Prosesi wisuda pun telah berakhir dengan gelar baru yg di trimanya sebagai Dr. Anisa.   Dengan segera Ia berlari menghampiri Ayah dan Ibunya yang telah sedari tadi menunggunya di luar gedung dengan berlinang air mata di pipinya. Anisa pun langsung memeluk Ayah dan Ibunya dengan penuh rasa bahagia yang tak terkira. Air mata kebahagian pun diteteskan oleh pak Yusuf dan bu Fatimah.
“selamat ya sayang untuk kelulusan dan gelar baru mu” ucap bu Fatimah dengan berlinang air mata.
“Ayah dan Ibu ikut bahagia melihat kesusksesanmu sayang.”sambung bu Fatimah.
“I. i. i .ya bu... Terimakasih untuk semuanya. Anisa sangat bahagia memiliki Ayah dan Ibu yang begitu menyayangi Anisa dengan sepenuh hati Ayah dan Ibu!  Berkat doa dan kasih sayang Ayah dan Ibulah yang menjadikan Anisa dapat mewujudkan cita-citaAnisa” ucap Anisa dengan rasa haru.
“Iya sayang. Ibu dan Ayah juga bahagia memiliki putri yang mandiri dan penuh semangat seperti Anisa” ucap bu Fatimah.
“Sayang,Ayah juga ikut bahagia melihat Nisa dapat mewujudkan cita-citamu!”ucap pak Yusuf.
“Iya yah. Terimakasih untuk pengorbanan Ayah kepada keluarga kecil kita.” jawab Anisa.
“Ayah, ibu. Sekarang Anisa bisa mewujudkan cita-citaNisa sebagai Dokter, dan sekarang Anisa persembahkan semua ini untuk Ayah dan Ibu.” ucap Anisa kepada pak Yusuf dan bu Fatimah dengan menyerahkan piagam kelulusan dan gelarnya sebagai Dokter.
Dengan berlinang air mata pak Yusuf, bu Fatimah dan Anisa pun berpelukan dengan penuh kehangatan. Terlihat sinar kebahagiaan dimata malaikatku. Malaikat yang selama ini menjaga dan mencintaiku sepenuh hati, hingga Aku dapat mewujudkan cita-citaku sebagai Dokter. Dia lah Ayahku, pak Yusuf  dan Ibuku, bu Fatimah.Sujud syukurlah yang kami panjatkan kehadirat Allah SWT atas nikmat yang telah Allah berikan. Terlalu lama kelurga tersebut berpelukan dengan penuh kasih sayang hingga mereka tak sadarkan keberadaan Azam yang sedari tadi melihat adegan yang sangat mengharukan itu terjadi. Dengan perlahan Anisa menghampiri Azam dan langsung memeluknya.
“Zam,terimakasih untuk semuanya. Kamu selalu ada disaat aku membutuhkan mu.” ucap Anisa dengan penuh haru.

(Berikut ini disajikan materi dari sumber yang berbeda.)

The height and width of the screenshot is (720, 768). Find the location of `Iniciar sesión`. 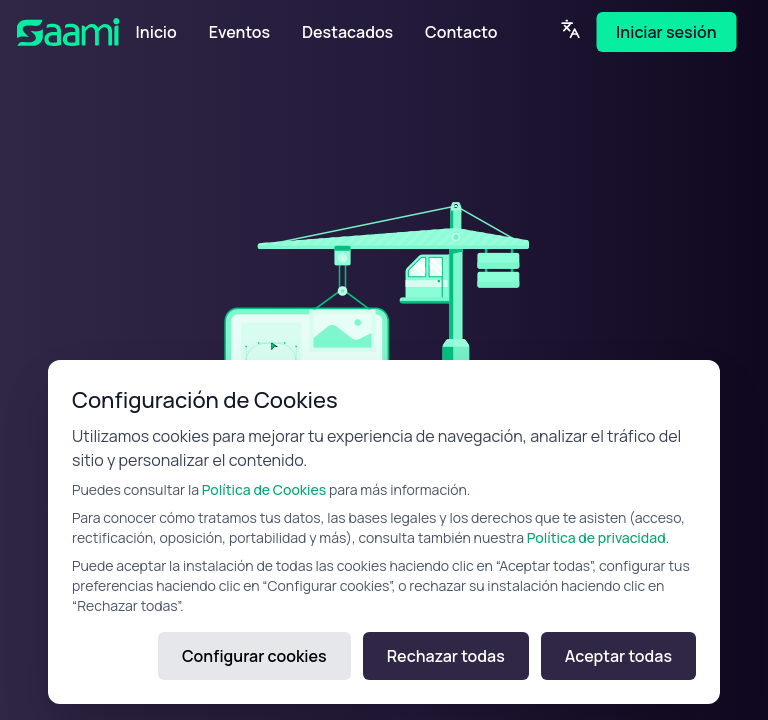

Iniciar sesión is located at coordinates (666, 32).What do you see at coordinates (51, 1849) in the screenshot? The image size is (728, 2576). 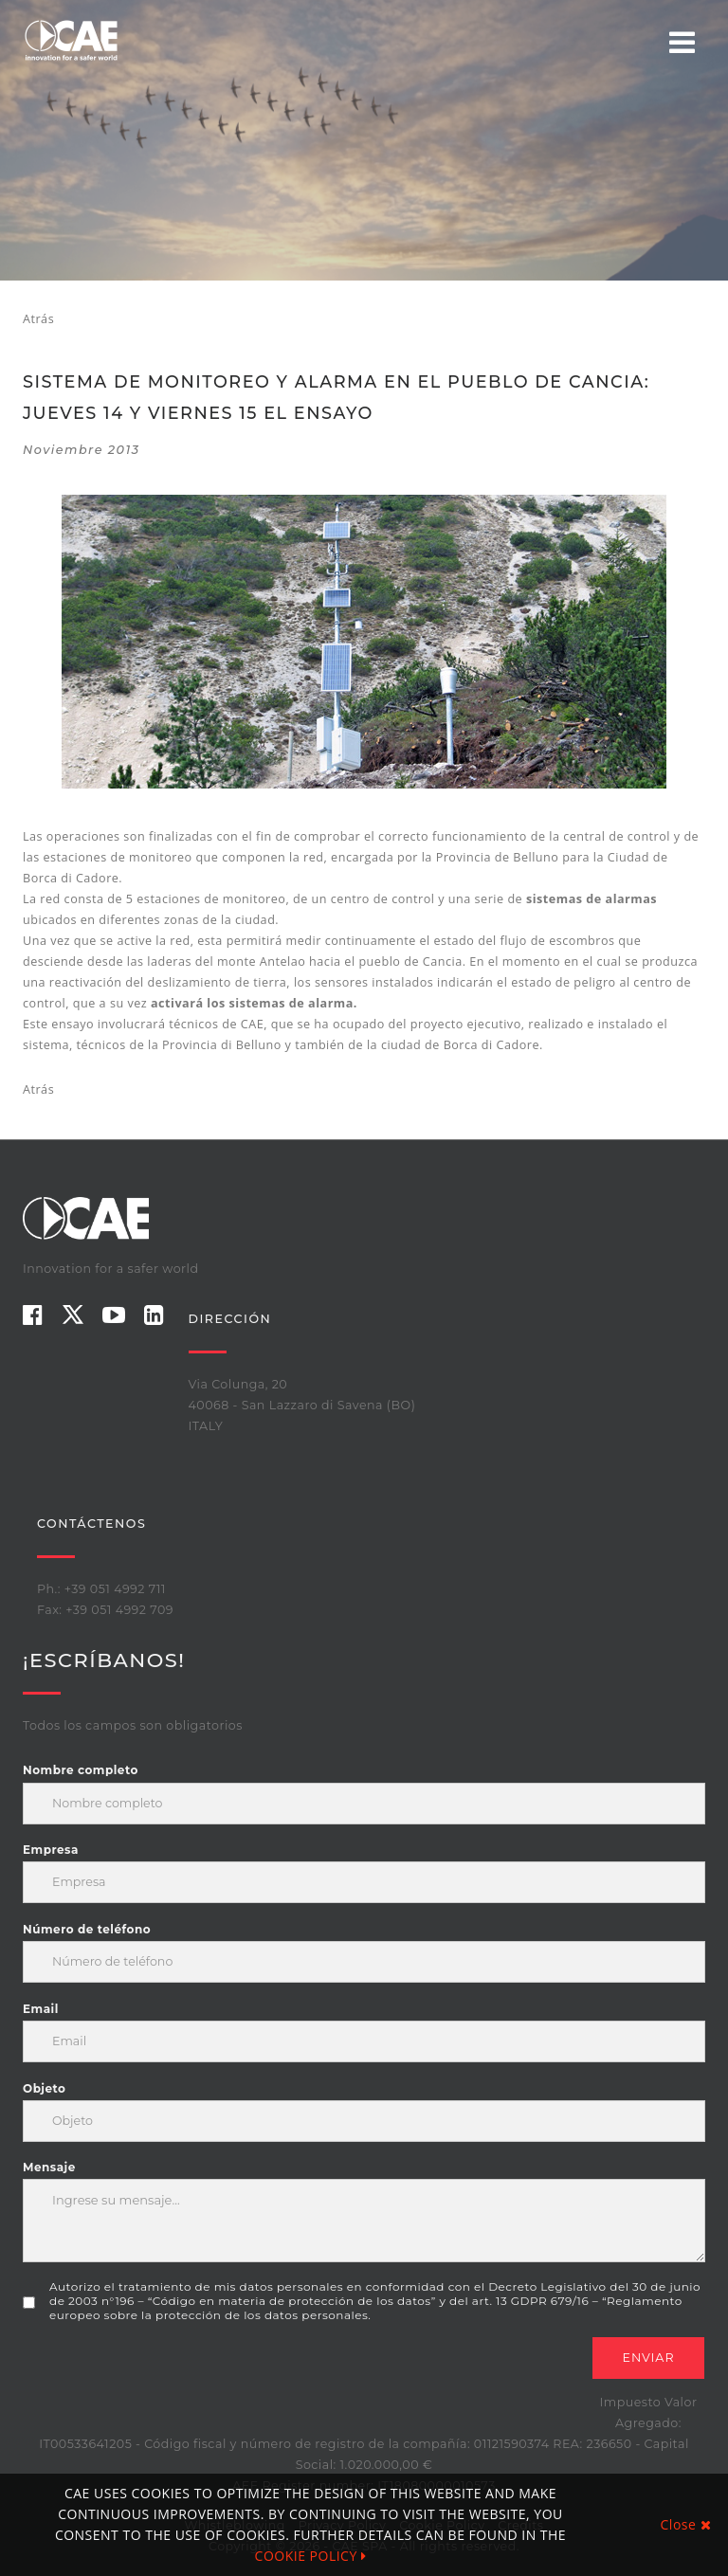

“Iya Nis sama-sama. Aku juga senang bisa membantu mu dan karna aku sayang kamu Nis” jawab Azam dengan senyum yang mengembang di bibir manisnya.
“Iya Zam sekali lagi makasih ya Zam!” ucap Anisa.
“Zam...”Sambungnya.
“Iya Nis ada apa?” tanya Azam.
“Kamaren Kamu bilang kalo kamu cinta sama Aku dan Aku berjanji akan menjawab pertanyaanmusesudah Aku diwisuda.” ucap Anisa.
“Iya Nis. Lalu bagaimana jawaban mu Nis? Apakah Kamu mau menjadi pendamping hidupku Nis?” tanya azam mencari kepastian.
“Iya Zam Aku mau menjadi pendamping hidupmu Zam.” jawab Anisa dengan senyum mengembamg di bibir manisnya.
Azam yang mndengar jawaban Anisa yang mau menjadi pendamping hidupnya merasa sangat bahagia. Dengan spontan Ia memeluk Anisa untuk mengungkapkan rasa bahagianya.
Pak Yusuf dan bu Fatimah ikut senang melihat kebahagian Anisa dan Azam. Semakin lengkaplah kebahagiaan Anisa di dunia ini.